EXERCISE DIRECTIONS:
Gather every line in the records below that contains the word "icon".

DATASET EXTRACT:
────────────────────────────────────────

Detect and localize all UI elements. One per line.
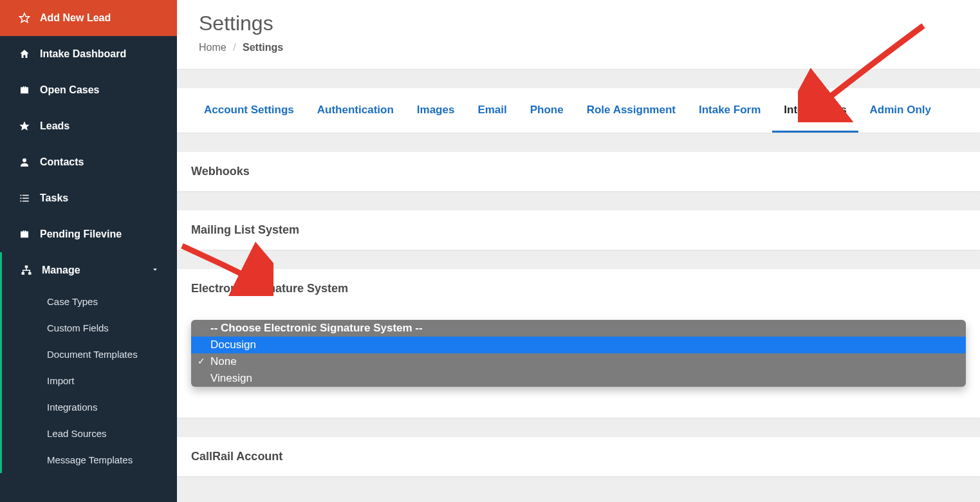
- sidebar-item-label: Contacts: [40, 156, 84, 168]
- sidebar-item-intake-dashboard[interactable]: Intake Dashboard: [0, 36, 177, 72]
- sidebar-sub-import[interactable]: Import: [20, 367, 177, 394]
- esig-title: Electronic Signature System: [191, 282, 966, 295]
- sidebar-item-label: Intake Dashboard: [40, 48, 126, 60]
- sidebar: Add New Lead Intake Dashboard Open Cases…: [0, 0, 177, 502]
- sidebar-sub-case-types[interactable]: Case Types: [20, 288, 177, 315]
- sidebar-item-label: Manage: [42, 265, 80, 276]
- home-icon: [18, 48, 31, 60]
- tab-account-settings[interactable]: Account Settings: [192, 88, 306, 133]
- main-content: Settings Home / Settings Account Setting…: [177, 0, 980, 502]
- sidebar-sub-custom-fields[interactable]: Custom Fields: [20, 315, 177, 341]
- settings-tabs: Account Settings Authentication Images E…: [177, 88, 980, 133]
- svg-rect-10: [22, 272, 25, 275]
- briefcase-icon: [18, 228, 31, 241]
- briefcase-icon: [18, 84, 31, 97]
- esig-option-none[interactable]: ✓ None: [191, 353, 966, 370]
- breadcrumb-current: Settings: [243, 42, 283, 53]
- tab-intake-form[interactable]: Intake Form: [687, 88, 772, 133]
- sidebar-item-pending-filevine[interactable]: Pending Filevine: [0, 216, 177, 252]
- svg-rect-11: [28, 272, 32, 275]
- sidebar-item-open-cases[interactable]: Open Cases: [0, 72, 177, 108]
- tab-admin-only[interactable]: Admin Only: [858, 88, 943, 133]
- sidebar-manage-submenu: Case Types Custom Fields Document Templa…: [0, 288, 177, 473]
- sidebar-sub-message-templates[interactable]: Message Templates: [20, 447, 177, 473]
- sidebar-item-label: Pending Filevine: [40, 228, 122, 240]
- sidebar-sub-integrations[interactable]: Integrations: [20, 394, 177, 420]
- user-icon: [18, 156, 31, 169]
- sidebar-primary-label: Add New Lead: [40, 12, 111, 24]
- svg-rect-7: [20, 201, 21, 202]
- mailing-panel[interactable]: Mailing List System: [177, 210, 980, 250]
- list-icon: [18, 192, 31, 205]
- breadcrumb: Home / Settings: [199, 42, 958, 53]
- add-new-lead-button[interactable]: Add New Lead: [0, 0, 177, 36]
- sitemap-icon: [20, 264, 33, 277]
- sidebar-item-tasks[interactable]: Tasks: [0, 180, 177, 216]
- page-title: Settings: [199, 12, 958, 35]
- svg-rect-8: [23, 201, 29, 202]
- sidebar-sub-document-templates[interactable]: Document Templates: [20, 341, 177, 367]
- esig-dropdown[interactable]: -- Choose Electronic Signature System --…: [191, 320, 966, 387]
- sidebar-item-manage[interactable]: Manage: [0, 252, 177, 288]
- tab-images[interactable]: Images: [405, 88, 467, 133]
- svg-point-2: [23, 158, 26, 162]
- tab-phone[interactable]: Phone: [519, 88, 575, 133]
- sidebar-item-label: Tasks: [40, 192, 68, 204]
- sidebar-item-label: Open Cases: [40, 84, 99, 96]
- esig-option-vinesign[interactable]: Vinesign: [191, 370, 966, 387]
- sidebar-sub-lead-sources[interactable]: Lead Sources: [20, 420, 177, 447]
- sidebar-item-label: Leads: [40, 120, 69, 132]
- tab-integrations[interactable]: Integrations: [772, 88, 858, 133]
- svg-rect-5: [20, 198, 21, 199]
- svg-rect-6: [23, 198, 29, 199]
- webhooks-panel[interactable]: Webhooks: [177, 152, 980, 191]
- sidebar-item-contacts[interactable]: Contacts: [0, 144, 177, 180]
- tab-email[interactable]: Email: [466, 88, 518, 133]
- mailing-title: Mailing List System: [191, 223, 966, 237]
- svg-rect-3: [20, 195, 21, 196]
- svg-marker-0: [20, 14, 30, 23]
- esig-dropdown-placeholder[interactable]: -- Choose Electronic Signature System --: [191, 320, 966, 337]
- callrail-panel[interactable]: CallRail Account: [177, 437, 980, 476]
- breadcrumb-home[interactable]: Home: [199, 42, 227, 53]
- callrail-title: CallRail Account: [191, 450, 966, 463]
- svg-rect-9: [25, 266, 28, 268]
- esig-panel: Electronic Signature System -- Choose El…: [177, 269, 980, 418]
- star-outline-icon: [18, 12, 31, 24]
- sidebar-item-leads[interactable]: Leads: [0, 108, 177, 144]
- breadcrumb-sep: /: [233, 42, 236, 53]
- star-icon: [18, 120, 31, 133]
- tab-authentication[interactable]: Authentication: [306, 88, 405, 133]
- esig-option-docusign[interactable]: Docusign: [191, 337, 966, 353]
- esig-option-none-label: None: [210, 355, 237, 367]
- webhooks-title: Webhooks: [191, 165, 966, 178]
- check-icon: ✓: [198, 356, 205, 366]
- tab-role-assignment[interactable]: Role Assignment: [575, 88, 687, 133]
- chevron-down-icon: [151, 265, 159, 276]
- svg-rect-4: [23, 195, 29, 196]
- svg-marker-1: [20, 122, 30, 131]
- page-header: Settings Home / Settings: [177, 0, 980, 69]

────────────────────────────────────────

YOUR SOLUTION:
- home-icon: [18, 48, 31, 60]
- briefcase-icon: [18, 228, 31, 241]
- briefcase-icon: [18, 84, 31, 97]
- user-icon: [18, 156, 31, 169]
- list-icon: [18, 192, 31, 205]
- sitemap-icon: [20, 264, 33, 277]
- star-outline-icon: [18, 12, 31, 24]
- star-icon: [18, 120, 31, 133]
- check-icon: ✓: [198, 356, 205, 366]
- chevron-down-icon: [151, 265, 159, 276]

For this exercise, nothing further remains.